+++ RECORDS TO USE +++

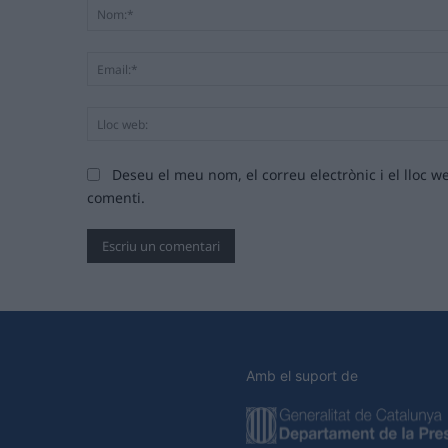
Deseu el meu nom, el correu electrònic i el lloc
comenti.
Amb el suport de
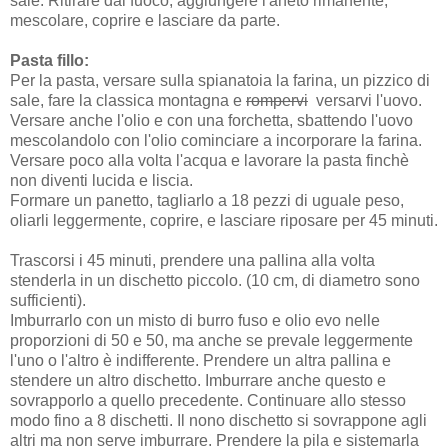
sale. Ritirare dal fuoco, aggiungere l'aneto rimanente,
mescolare, coprire e lasciare da parte.
Pasta fillo:
Per la pasta, versare sulla spianatoia la farina, un pizzico di
sale, fare la classica montagna e
rompervi
versarvi l'uovo.
Versare anche l'olio e con una forchetta, sbattendo l'uovo
mescolandolo con l'olio cominciare a incorporare la farina.
Versare poco alla volta l'acqua e lavorare la pasta finchè
non diventi lucida e liscia.
Formare un panetto, tagliarlo a 18 pezzi di uguale peso,
oliarli leggermente, coprire, e lasciare riposare per 45 minuti.
Trascorsi i 45 minuti, prendere una pallina alla volta
stenderla in un dischetto piccolo. (10 cm, di diametro sono
sufficienti).
Imburrarlo con un misto di burro fuso e olio evo nelle
proporzioni di 50 e 50, ma anche se prevale leggermente
l'uno o l'altro è indifferente. Prendere un altra pallina e
stendere un altro dischetto. Imburrare anche questo e
sovrapporlo a quello precedente. Continuare allo stesso
modo fino a 8 dischetti. Il nono dischetto si sovrappone agli
altri ma non serve imburrare. Prendere la pila e sistemarla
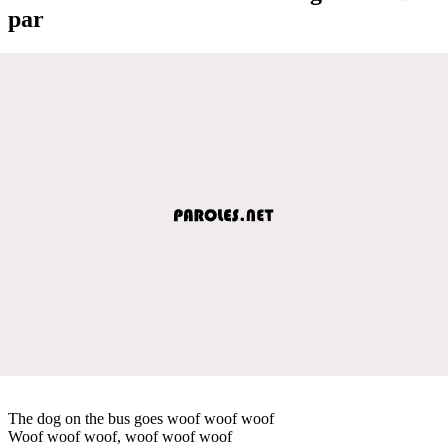
par
The dog on the bus goes woof woof woof
Woof woof woof, woof woof woof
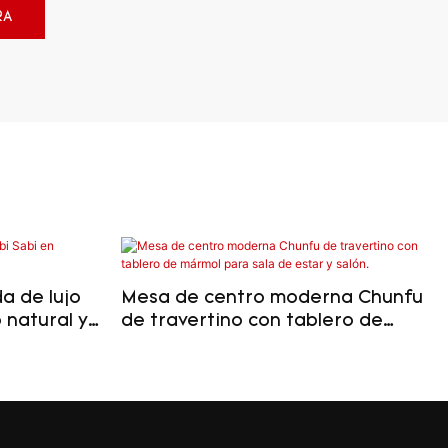
RA
a de lujo
Mesa de centro moderna Chunfu
 natural y
de travertino con tablero de
mármol para sala de estar y
salón.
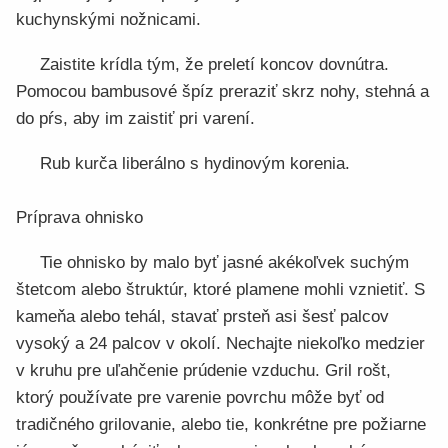
kuchynskými nožnicami.
Zaistite krídla tým, že preletí koncov dovnútra.
Pomocou bambusové špíz preraziť skrz nohy, stehná a
do pŕs, aby im zaistiť pri varení.
Rub kurča liberálno s hydinovým korenia.
Príprava ohnisko
Tie ohnisko by malo byť jasné akékoľvek suchým
štetcom alebo štruktúr, ktoré plamene mohli vznietiť. S
kameňa alebo tehál, stavať prsteň asi šesť palcov
vysoký a 24 palcov v okolí. Nechajte niekoľko medzier
v kruhu pre uľahčenie prúdenie vzduchu. Gril rošt,
ktorý používate pre varenie povrchu môže byť od
tradičného grilovanie, alebo tie, konkrétne pre požiarne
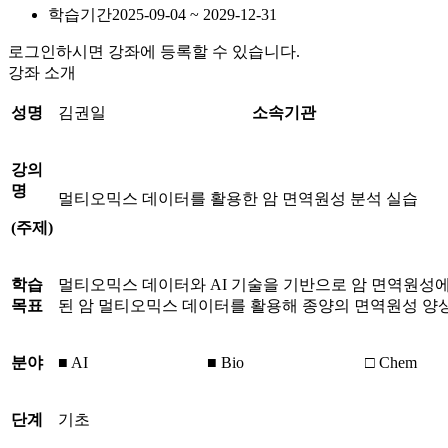
학습기간
2025-09-04 ~ 2029-12-31
로그인하시면 강좌에 등록할 수 있습니다.
강좌 소개
성명
김권일
소속기관
강의
명
멀티오믹스 데이터를 활용한 암 면역원성 분석 실습
(
주제
)
학습
멀티오믹스 데이터와 AI 기술을 기반으로 암 면역원성에 대한
목표
된 암 멀티오믹스 데이터를 활용해 종양의 면역원성 양
분야
■ AI
■ Bio
□ Chem
단계
기초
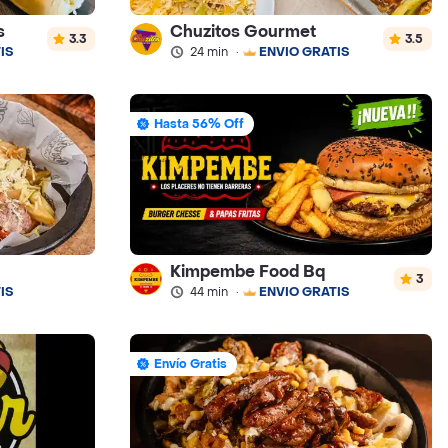
s
Chuzitos Gourmet
3.3
3.5
IS
24 min
·
ENVÍO GRATIS
Hasta 56% Off
Kimpembe Food Bq
3
IS
44 min
·
ENVÍO GRATIS
Envío Gratis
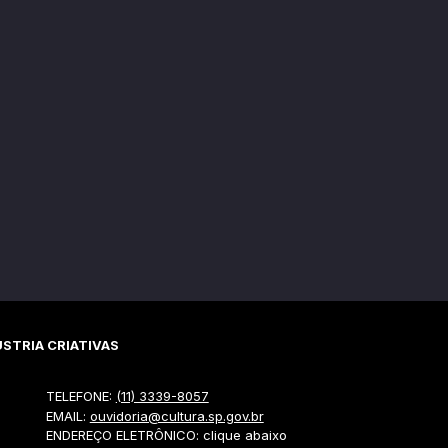
STRIA CRIATIVAS
TELEFONE:
(11) 3339-8057
EMAIL:
ouvidoria@cultura.sp.gov.br
ENDEREÇO ELETRÔNICO: clique abaixo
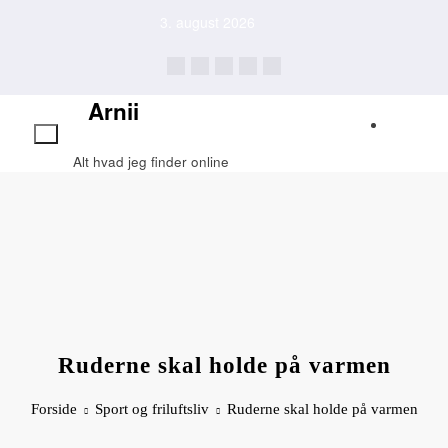
Videre
3. august 2026
til
indhold
Arnii
Alt hvad jeg finder online
Ruderne skal holde på varmen
Forside
Sport og friluftsliv
Ruderne skal holde på varmen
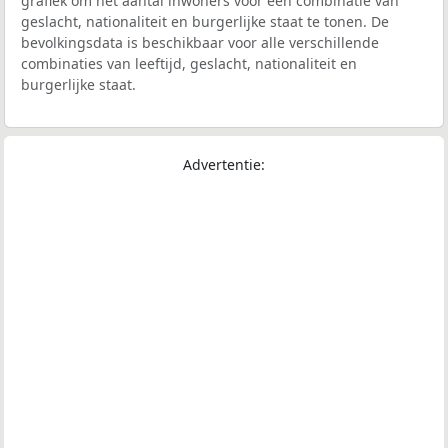
grafiek om het aantal inwoners voor een combinatie van
geslacht, nationaliteit en burgerlijke staat te tonen. De
bevolkingsdata is beschikbaar voor alle verschillende
combinaties van leeftijd, geslacht, nationaliteit en
burgerlijke staat.
Advertentie:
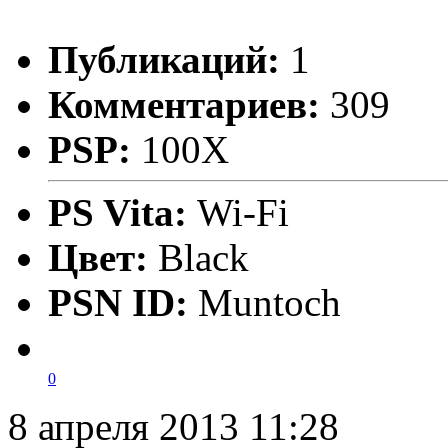
Публикаций:
1
Комментариев:
309
PSP:
100X
PS Vita:
Wi-Fi
Цвет:
Black
PSN ID:
Muntoch
0
8 апреля 2013 11:28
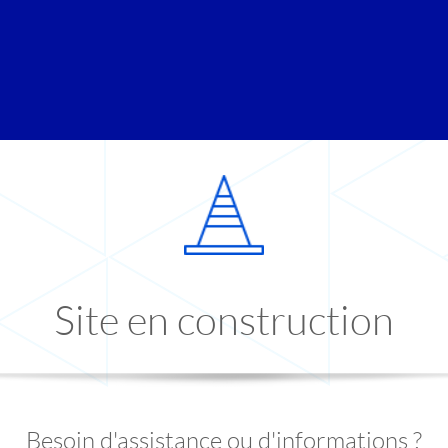
Site en construction
Besoin d'assistance ou d'informations ?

+++

▸ EXERCISE DIRECTIONS:
Your output should be the records above, duplicated exactly and picture-free.

▸ SOLUTION TO THE PROBLEM:
Deseu el meu nom, el correu electrònic i el lloc
comenti.
Amb el suport de
sale. Ritirare dal fuoco, aggiungere l'aneto rimanente,
mescolare, coprire e lasciare da parte.
Pasta fillo:
Per la pasta, versare sulla spianatoia la farina, un pizzico di
sale, fare la classica montagna e
rompervi
versarvi l'uovo.
Versare anche l'olio e con una forchetta, sbattendo l'uovo
mescolandolo con l'olio cominciare a incorporare la farina.
Versare poco alla volta l'acqua e lavorare la pasta finchè
non diventi lucida e liscia.
Formare un panetto, tagliarlo a 18 pezzi di uguale peso,
oliarli leggermente, coprire, e lasciare riposare per 45 minuti.
Trascorsi i 45 minuti, prendere una pallina alla volta
stenderla in un dischetto piccolo. (10 cm, di diametro sono
sufficienti).
Imburrarlo con un misto di burro fuso e olio evo nelle
proporzioni di 50 e 50, ma anche se prevale leggermente
l'uno o l'altro è indifferente. Prendere un altra pallina e
stendere un altro dischetto. Imburrare anche questo e
sovrapporlo a quello precedente. Continuare allo stesso
modo fino a 8 dischetti. Il nono dischetto si sovrappone agli
altri ma non serve imburrare. Prendere la pila e sistemarla
par
The dog on the bus goes woof woof woof
Woof woof woof, woof woof woof
RA
a de lujo
Mesa de centro moderna Chunfu
 natural y
de travertino con tablero de
mármol para sala de estar y
salón.
kuchynskými nožnicami.
Zaistite krídla tým, že preletí koncov dovnútra.
Pomocou bambusové špíz preraziť skrz nohy, stehná a
do pŕs, aby im zaistiť pri varení.
Rub kurča liberálno s hydinovým korenia.
Príprava ohnisko
Tie ohnisko by malo byť jasné akékoľvek suchým
štetcom alebo štruktúr, ktoré plamene mohli vznietiť. S
kameňa alebo tehál, stavať prsteň asi šesť palcov
vysoký a 24 palcov v okolí. Nechajte niekoľko medzier
v kruhu pre uľahčenie prúdenie vzduchu. Gril rošt,
ktorý používate pre varenie povrchu môže byť od
tradičného grilovanie, alebo tie, konkrétne pre požiarne
학습기간
2025-09-04 ~ 2029-12-31
로그인하시면 강좌에 등록할 수 있습니다.
강좌 소개
성명
김권일
소속기관
강의
명
멀티오믹스 데이터를 활용한 암 면역원성 분석 실습
(
주제
)
학습
멀티오믹스 데이터와 AI 기술을 기반으로 암 면역원성에 대한
목표
된 암 멀티오믹스 데이터를 활용해 종양의 면역원성 양
분야
■ AI
■ Bio
□ Chem
단계
기초
s
Chuzitos Gourmet
3.3
3.5
IS
24 min
·
ENVÍO GRATIS
Hasta 56% Off
Kimpembe Food Bq
3
IS
44 min
·
ENVÍO GRATIS
Envío Gratis
STRIA CRIATIVAS
TELEFONE:
(11) 3339-8057
EMAIL:
ouvidoria@cultura.sp.gov.br
ENDEREÇO ELETRÔNICO: clique abaixo
Videre
3. august 2026
til
indhold
Arnii
Alt hvad jeg finder online
Ruderne skal holde på varmen
Forside
Sport og friluftsliv
Ruderne skal holde på varmen
grafiek om het aantal inwoners voor een combinatie van
geslacht, nationaliteit en burgerlijke staat te tonen. De
bevolkingsdata is beschikbaar voor alle verschillende
combinaties van leeftijd, geslacht, nationaliteit en
burgerlijke staat.
Advertentie:
Публикаций:
1
Комментариев:
309
PSP:
100X
PS Vita:
Wi-Fi
Цвет:
Black
PSN ID:
Muntoch
0
8 апреля 2013 11:28
Site en construction
Besoin d'assistance ou d'informations ?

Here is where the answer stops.